> _TASK DETAILS_: Retype the line with "最新モデル『FJクオンタム』" exactly. Then retype every line after it through the end of the entries below, and nothing more, leaving out pictures.

#### AVAILABLE RECORDS

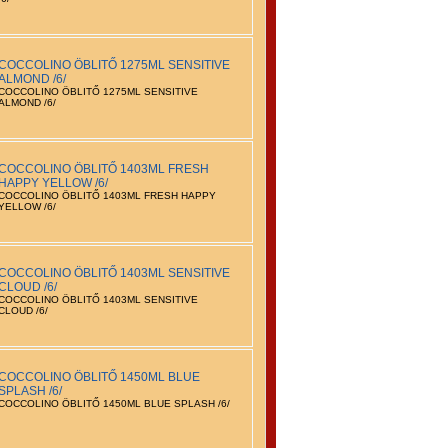
COCCOLINO ÖBLITŐ 1275ML SENSITIVE
ALMOND /6/
COCCOLINO ÖBLITŐ 1275ML SENSITIVE
ALMOND /6/
COCCOLINO ÖBLITŐ 1403ML FRESH
HAPPY YELLOW /6/
COCCOLINO ÖBLITŐ 1403ML FRESH HAPPY
YELLOW /6/
COCCOLINO ÖBLITŐ 1403ML SENSITIVE
CLOUD /6/
COCCOLINO ÖBLITŐ 1403ML SENSITIVE
CLOUD /6/
COCCOLINO ÖBLITŐ 1450ML BLUE
SPLASH /6/
COCCOLINO ÖBLITŐ 1450ML BLUE SPLASH /6/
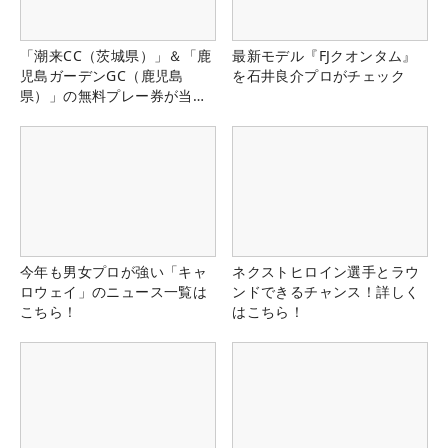
「潮来CC（茨城県）」＆「鹿
最新モデル『FJクオンタム』
児島ガーデンGC（鹿児島
を石井良介プロがチェック
県）」の無料プレー券が当た
る！！
今年も男女プロが強い「キャ
ネクストヒロイン選手とラウ
ロウェイ」のニュース一覧は
ンドできるチャンス！詳しく
こちら！
はこちら！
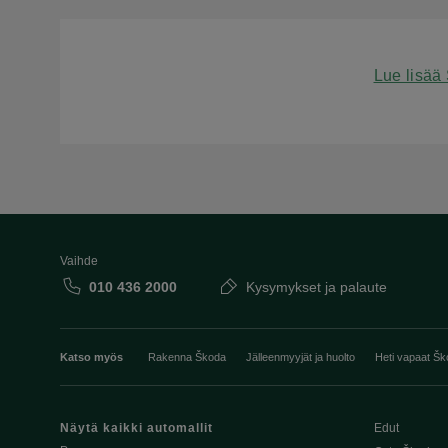
Lue lisää
Vaihde
010 436 2000
Kysymykset ja palaute
Katso myös
Rakenna Škoda
Jälleenmyyjät ja huolto
Heti vapaat Šk
Näytä kaikki automallit
Edut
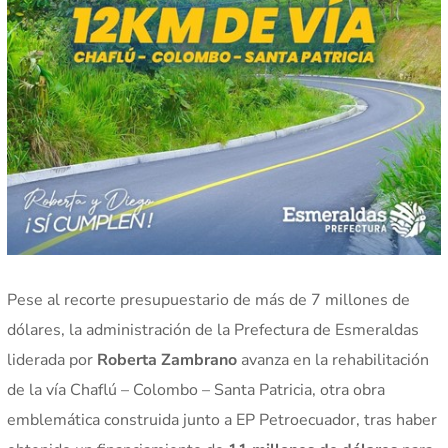
Pese al recorte presupuestario de más de 7 millones de
dólares, la administración de la Prefectura de Esmeraldas
liderada por
Roberta Zambrano
avanza en la rehabilitación
de la vía Chaflú – Colombo – Santa Patricia, otra obra
emblemática construida junto a EP Petroecuador, tras haber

########

> _OUTPUT OF THE EXERCISE_:
最新モデル『FJクオンタム』
児島ガーデンGC（鹿児島
を石井良介プロがチェック
県）」の無料プレー券が当た
る！！
今年も男女プロが強い「キャ
ネクストヒロイン選手とラウ
ロウェイ」のニュース一覧は
ンドできるチャンス！詳しく
こちら！
はこちら！
Lue lisää
Vaihde
010 436 2000
Kysymykset ja palaute
Katso myös
Rakenna Škoda
Jälleenmyyjät ja huolto
Heti vapaat Šk
Näytä kaikki automallit
Edut
Pese al recorte presupuestario de más de 7 millones de
dólares, la administración de la Prefectura de Esmeraldas
liderada por
Roberta Zambrano
avanza en la rehabilitación
de la vía Chaflú – Colombo – Santa Patricia, otra obra
emblemática construida junto a EP Petroecuador, tras haber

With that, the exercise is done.